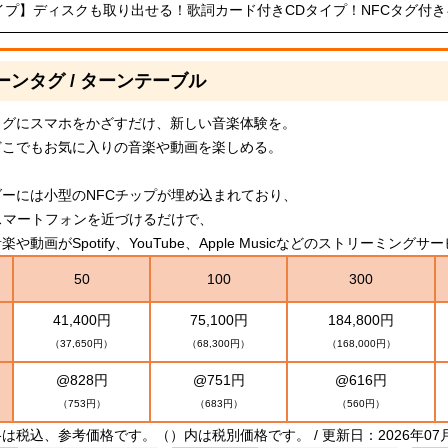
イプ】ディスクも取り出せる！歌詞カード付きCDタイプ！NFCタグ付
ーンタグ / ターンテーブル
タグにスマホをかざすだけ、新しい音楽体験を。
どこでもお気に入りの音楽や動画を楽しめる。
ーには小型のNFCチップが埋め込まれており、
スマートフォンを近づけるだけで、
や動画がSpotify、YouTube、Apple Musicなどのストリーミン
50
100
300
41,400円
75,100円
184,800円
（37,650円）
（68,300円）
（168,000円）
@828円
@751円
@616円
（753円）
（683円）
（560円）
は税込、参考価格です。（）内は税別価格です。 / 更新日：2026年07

--

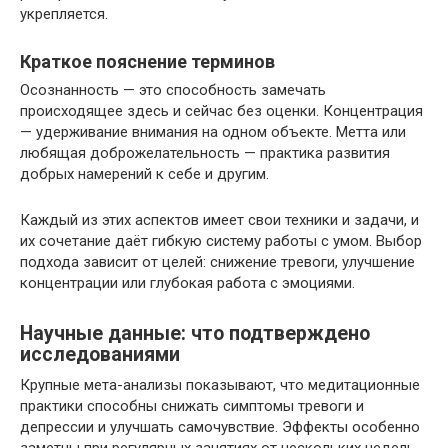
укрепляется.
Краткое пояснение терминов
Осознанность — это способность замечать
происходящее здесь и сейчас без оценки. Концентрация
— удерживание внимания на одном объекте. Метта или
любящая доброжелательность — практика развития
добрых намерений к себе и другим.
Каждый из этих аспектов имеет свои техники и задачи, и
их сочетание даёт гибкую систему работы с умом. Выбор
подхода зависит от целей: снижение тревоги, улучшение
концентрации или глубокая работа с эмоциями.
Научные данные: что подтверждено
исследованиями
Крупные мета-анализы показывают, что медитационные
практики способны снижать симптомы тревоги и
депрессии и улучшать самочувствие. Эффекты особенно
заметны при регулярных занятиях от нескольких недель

WHAT TO WORK ON: Print the lines above from the one with "происходящее здесь и" through the one with "заметны при регулярных", both included, exactly as written and nothing more.

TASK SOLUTION:
происходящее здесь и сейчас без оценки. Концентрация
— удерживание внимания на одном объекте. Метта или
любящая доброжелательность — практика развития
добрых намерений к себе и другим.
Каждый из этих аспектов имеет свои техники и задачи, и
их сочетание даёт гибкую систему работы с умом. Выбор
подхода зависит от целей: снижение тревоги, улучшение
концентрации или глубокая работа с эмоциями.
Научные данные: что подтверждено
исследованиями
Крупные мета-анализы показывают, что медитационные
практики способны снижать симптомы тревоги и
депрессии и улучшать самочувствие. Эффекты особенно
заметны при регулярных занятиях от нескольких недель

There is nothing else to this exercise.